Wednesday, February 17, 2016

Kamenica, Mullainathan, and Thaler (2011) on Poorly Informed Consumers

Emir Kamenica, Sendhil Mullainathan, and Richard Thaler, “Helping Consumers Know Themselves.” American Economic Review 101(3): 417– 422, 2011 [pdf available here].

• Do cell phone users know about how many minutes they will talk under various pricing plans? Cell phone companies might be better informed than consumers – and possibly offer contracts that consumers will wrongly think are their best option. This is the issue explored by Kamenica, Mullainathan, and Thaler (2011). 

• If price menus are fixed, the more information about her preferences a customer has, the better off she is. But when firms can choose pricing terms, increased information for consumers does not necessarily make consumers better off. 

• As in the Choice Architecture article, RECAP (Record, Evaluate, and Compare Alternative Prices) is suggested. The idea is that firms must disclose pricing schemes, along with information to consumers about their own usage. Presumably this information could be used by third-party firms to compare plans, and recommend to consumers the plan that is best for them. 
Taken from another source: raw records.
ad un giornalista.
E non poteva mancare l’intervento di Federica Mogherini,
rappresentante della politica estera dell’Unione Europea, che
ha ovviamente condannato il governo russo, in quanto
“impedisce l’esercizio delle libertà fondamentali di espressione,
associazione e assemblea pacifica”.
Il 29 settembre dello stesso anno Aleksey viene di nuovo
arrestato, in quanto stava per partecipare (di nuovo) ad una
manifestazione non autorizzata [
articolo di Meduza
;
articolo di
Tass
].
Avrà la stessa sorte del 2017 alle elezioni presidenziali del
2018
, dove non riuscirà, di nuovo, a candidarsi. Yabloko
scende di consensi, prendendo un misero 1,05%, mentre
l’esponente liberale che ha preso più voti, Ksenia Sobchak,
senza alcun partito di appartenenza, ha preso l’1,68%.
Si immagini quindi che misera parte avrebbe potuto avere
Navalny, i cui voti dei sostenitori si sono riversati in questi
• “Adverse targeting [p. 418]” is what the authors call the phenomenon where firms offer pricing plans to consumers that will tempt those consumers but end up being costly to them. 

• The requirement to reveal pricing is meant in part to avoid price shrouding, where important secondary prices – late fees, luggage fees, internet hook-up charges – are not made readily available to consumers. 

• For RECAP to help consumers, the consumers must want the information, and have easy means of responding to the information. For new sorts of services, estimating a consumer’s usage from past behavior is not possible. [I am heartened to learn from David Halpern's Inside the Nudge Unit that RECAP has been abandoned as a term because no one could remember what it stood for.]